For rolling out the CVS backend on drupal.org, we need to implement versioncontrol_cvs_get_directory_contents(), an implementation of [versioncontrol_backend]_get_directory contents. Quoting the FakeVCS backend's API docs for this function:

/**
 * Implementation of [versioncontrol_backend]_get_directory_contents():
 * Retrieve the set of files and directories that exist at a specified revision
 * in the given directory inside the repository.
 *
 * This function is optional for VCS backends to implement, be sure to check
 * with versioncontrol_backend_implements($repository['vcs'], 'get_directory_contents')
 * if the particular backend actually implements it.
 *
 * @param $repository
 *   The repository that the directory item is located in.
 * @param $directory_item
 *   The parent item of the the items that should be listed.
 * @param $recursive
 *   If FALSE, only the direct children of $path will be retrieved.
 *   If TRUE, you'll get every single descendant of $path.
 *
 * @return
 *   A structured item array containing the exact details of which items have
 *   been inside the directory at the time of the commit, including the
 *   directory itself. Array keys are the current/new paths.
 *   The corresponding item values are again structured arrays
 *   and consist of elements with the following keys:
 *
 *   - 'type': Specifies the item type, which is either
 *        VERSIONCONTROL_ITEM_FILE or VERSIONCONTROL_ITEM_DIRECTORY.
 *   - 'path': The path of the item at the specific revision.
 *   - 'revision': The (file-level) revision when the item was last changed.
 *        If there is no such revision (which may be the case for
 *        directory items) then the 'revision' element is an empty string.
 *   - '[xxx]_specific': May be set by the backend to remember additional
 *        item info. ("[xxx]" is the unique string identifier of the respective
 *        version control system.)
 *
 *   NULL is returned if the given item is not inside the repository,
 *   or if it is not a directory item at all.
 */

The command we probably want to use for this is

  • cvs -qnf -d $root rls -Pl -r $revspec $item_path (for $recursive == FALSE), and
  • cvs -qnf -d $root rls -RPl -r $revspec $item_path (for $recursive == TRUE).

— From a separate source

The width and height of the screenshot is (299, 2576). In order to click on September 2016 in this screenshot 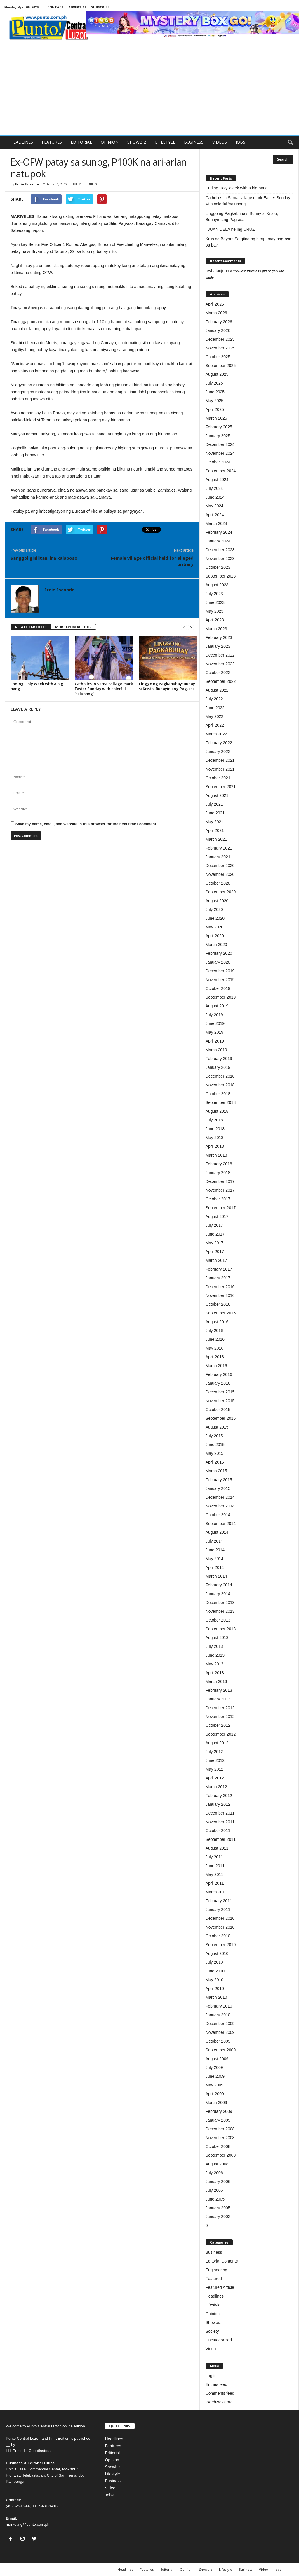 , I will do `click(221, 1313)`.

For an implementation on top of versioncontrol_cvs 5.x-1.x, $revspec will be $item['revision'] for file items and for directory items one of the following:

  • $item['cvs_specific']['selected_tag_name'] if this property isset().
  • $branch['branch_name'] where $branch = versioncontrol_get_branch($item['cvs_specific']['selected_branch_id']), if both the item's 'selected_branch_id' property and the resulting $branch are set.
  • Otherwise, skip the -r option and retrieve the contents directly from HEAD.

Of course, the demanding part is to write a parser for the output of that 'cvs' invocation.

Comments

jpetso’s picture

Oops, I just remembered that $item['cvs_specific']['selected_tag_name'] doesn't yet exist in versioncontrol_cvs 5.x-1.x, it's only in HEAD. Anyways, this should probably be coded using versioncontrol_cvs HEAD and versioncontrol 5.x-1.x (until I get versioncontrol HEAD back to a working state).

jpetso’s picture

Version: 5.x-1.0 » 5.x-2.0-rc1
Status: Active » Fixed

This, and the other two functions required for basic repository browsing (versioncontrol_cvs_get_item() and versioncontrol_cvs_get_file_copy()) are now implemented in 5.x-2.0-rc2 and later. Have fun browsing the latest HEAD - and *only* the latest HEAD, currently! - with Repoview.

Status: Fixed » Closed (fixed)

Automatically closed -- issue fixed for two weeks with no activity.